Dear Mr. Dad: On weekends my buddy comes over with his 1-year old son. My boy just turned two and has started acting aggressively towards the baby, even hitting him. How can I help them get along?
A: Hopefully your friend isn’t taking your son’s inhospitality personally, because it has nothing to do with him or his baby. As unpleasant as it can be for the people around them, aggressive behavior is very common for toddlers. It’s a normal developmental stage. He’s learning about cause and effect (Hmm. If I poke that little kid, he cries. What would happen if I pulled his hair?) That, however, doesn’t make the aggressive behavior okay. And you need to do whatever you can to stop it.
Here are some strategies that can help.
- Figure out why. Chances are, your son is upset because he feels your buddy’s baby is intruding on his turf, playing with his toys, and stealing your attention (and he’s probably right on all counts). Unfortunately, at two, his verbal skills aren’t polished enough for him to actually explain what he’s thinking. So if he’s worried that the baby will steal his toys, he may skip the “tell-dad” stage and go straight to the hitting stage.
- Set expectations. Give your son some notice that you’ll be having guests, and remind him that he needs to treat them with respect (no hitting, biting, etc.). If he doesn’t want to share his toys, let him stow a few favorites where the baby won’t find them. Warn him that hitting will get him sent to his room or could result in losing a toy for while–another important lesson in cause and effect. Also, give him an alternative way to express his anger: giving himself a time out, or using words to say “you’re making me really mad!”

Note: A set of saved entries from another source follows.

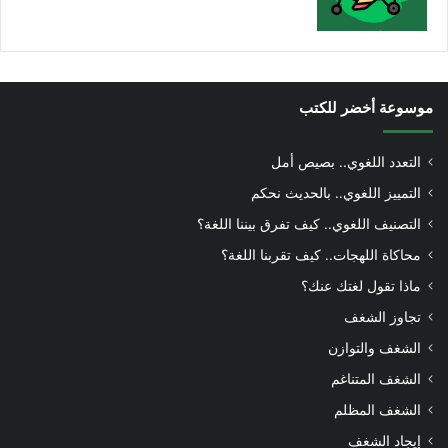
موسوعة أخضر للكتب
التعدد اللغوي.. بصيص أمل
التمييز اللغوي.. بالحديث نحكم
التصنيف اللغوي.. كيف تفرق بيننا اللغة؟
محاكاة اللهجات.. كيف تقربنا اللغة؟
ماذا تقول لغتك عنك؟
تجاوز الشغف
الشغف والتوازن
الشغف المتناغم
الشغف المظلم
إيجاد الشغف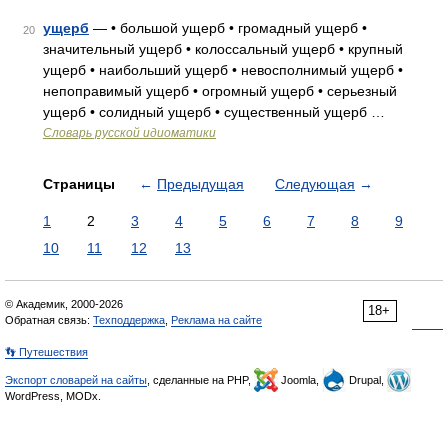
ущерб
— • большой ущерб • громадный ущерб •
20
значительный ущерб • колоссальный ущерб • крупный
ущерб • наибольший ущерб • невосполнимый ущерб •
непоправимый ущерб • огромный ущерб • серьезный
ущерб • солидный ущерб • существенный ущерб …
Словарь русской идиоматики
Страницы
←
Предыдущая
Следующая
→
1
2
3
4
5
6
7
8
9
10
11
12
13
© Академик, 2000-2026
18+
Обратная связь:
Техподдержка
,
Реклама на сайте
👣 Путешествия
Экспорт словарей на сайты
, сделанные на PHP,
Joomla,
Drupal,
WordPress, MODx.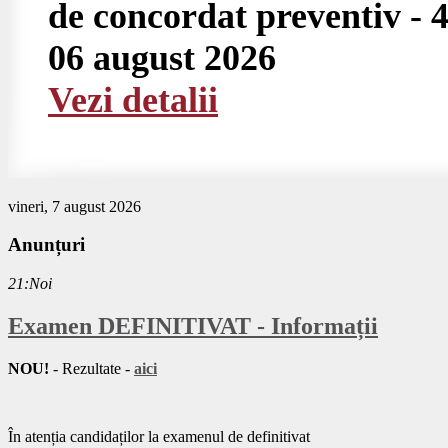
de concordat preventiv - 4
06 august 2026
Vezi detalii
vineri, 7 august 2026
Anunțuri
21:Noi
Examen DEFINITIVAT - Informații
NOU!
- Rezultate -
aici
În atenția candidaților la examenul de definitivat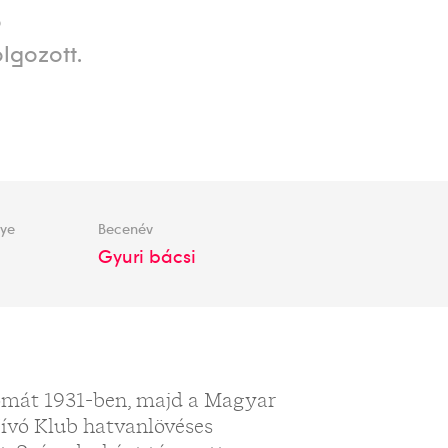
ő
lgozott.
lye
Becenév
Gyuri bácsi
omát 1931-ben, majd a Magyar
Vívó Klub hatvanlövéses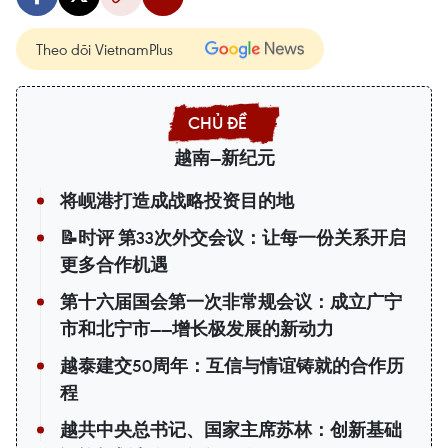
Theo dõi VietnamPlus
越南—新纪元
将岘港打造成战略投资目的地
📝时评 第33次外交会议：让每一份关系开启
更多合作机遇
第十六届国会第一次非常规会议：成立广宁
市和北宁市——增长极发展的新动力
越泰建交50周年：互信与情谊铸就的合作历
程
越共中央总书记、国家主席苏林：创新基础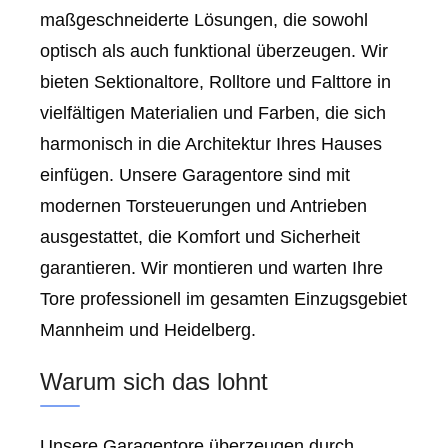
maßgeschneiderte Lösungen, die sowohl
optisch als auch funktional überzeugen. Wir
bieten Sektionaltore, Rolltore und Falttore in
vielfältigen Materialien und Farben, die sich
harmonisch in die Architektur Ihres Hauses
einfügen. Unsere Garagentore sind mit
modernen Torsteuerungen und Antrieben
ausgestattet, die Komfort und Sicherheit
garantieren. Wir montieren und warten Ihre
Tore professionell im gesamten Einzugsgebiet
Mannheim und Heidelberg.
Warum sich das lohnt
Unsere Garagentore überzeugen durch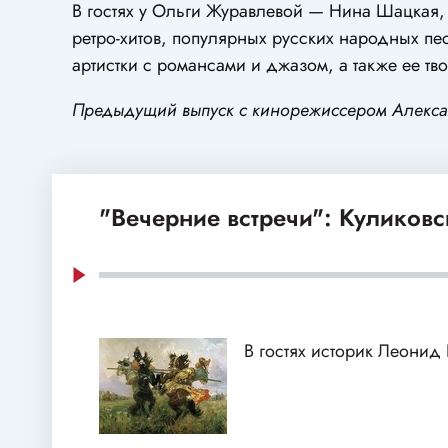
В гостях у Ольги Журавлевой — Нина Шацкая,
ретро-хитов, популярных русских народных п
артистки с романсами и джазом, а также ее тво
Предыдущий выпуск с кинорежиссером Алекс
"Вечерние встречи": Куликовс
В гостях историк Леонид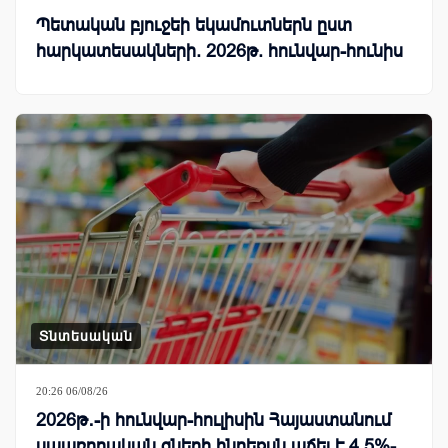
Պետական բյուջեի եկամուտներն ըստ
հարկատեսակների. 2026թ. հունվար-հունիս
Տնտեսական
20:26 06/08/26
2026թ․-ի հունվար-հուլիսին Հայաստանում
սպառողական գների ինդեքսն աճել է 4.5%-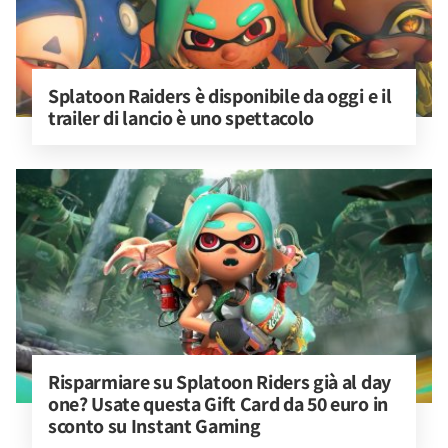
Splatoon Raiders è disponibile da oggi e il 
trailer di lancio è uno spettacolo
Risparmiare su Splatoon Riders già al day 
one? Usate questa Gift Card da 50 euro in 
sconto su Instant Gaming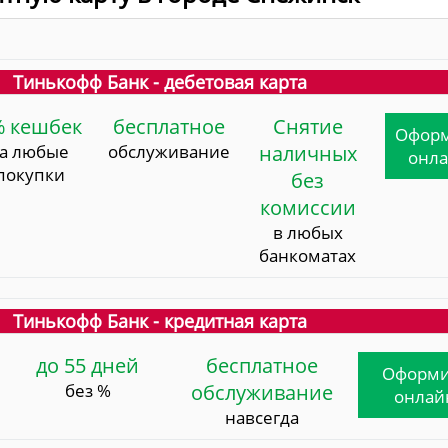
Тинькофф Банк - дебетовая карта
% кешбек
бесплатное
Снятие
Офор
за любые
обслуживание
наличных
онл
покупки
без
комиссии
в любых
банкоматах
Тинькофф Банк - кредитная карта
до 55 дней
бесплатное
Оформи
без %
обслуживание
онлай
навсегда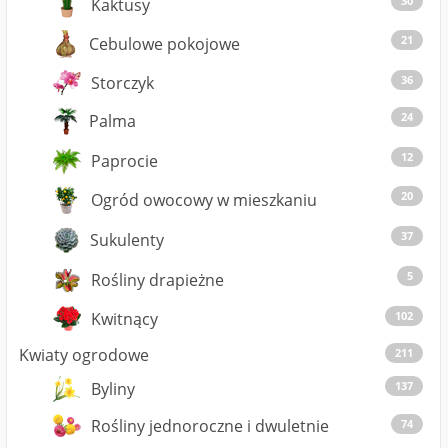
30
Kaktusy
21
Cebulowe pokojowe
Storczyk
36
24
Palma
12
Paprocie
20
Ogród owocowy w mieszkaniu
37
Sukulenty
5
Rośliny drapieżne
Kwitnący
102
Kwiaty ogrodowe
211
137
Byliny
Rośliny jednoroczne i dwuletnie
74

- Control yourself. When your son behaves inappropriately, pay attention to how you respond. Yelling at him will probably reinforce the bad behavior. And saying things like, “Don’t hit him or I’ll hit you!”—or worse, actually hitting him—demonstrates that it’s okay for big people to hit littler ones.
- Keep it short. Skip the long-winded explanations, or well-meaning questions like, “How would you feel if Teddy hit you?” He doesn’t have the cognitive ability to put himself in someone else’s shoes. Instead, follow through immediately on the warnings you gave him earlier.
- Pay attention. Respond quickly every time your son acts aggressively–don’t wait until he’s been doing it for five minutes and then announce, “That’s enough!” And be consistent in whatever consequences you use. Having a toddler requires your constant supervision and involvement. Leaving both kids in the other room while you and your buddy watch Sports Center , is a recipe for disaster.
- Say sorry. Make your son apologize every time, even if he doesn’t seem to mean it. Get the words down first—the empathy will follow.
- Have alternatives. Is your son getting enough physical activity every day? He should be out running himself ragged for at least an hour every day. Pent-up energy can turn into aggression.
Reward positive behavior. Go out of your way to catch him being good. Tell him you’re proud of the way he shared his toys and used his words instead of hitting. An occasional treat after the fact, isn’t a bad thing. But don’t bribe him.
Know when to get help. If none of this helps your son curb his aggressiveness, talk with your pediatrician. It may be time to call in the pros.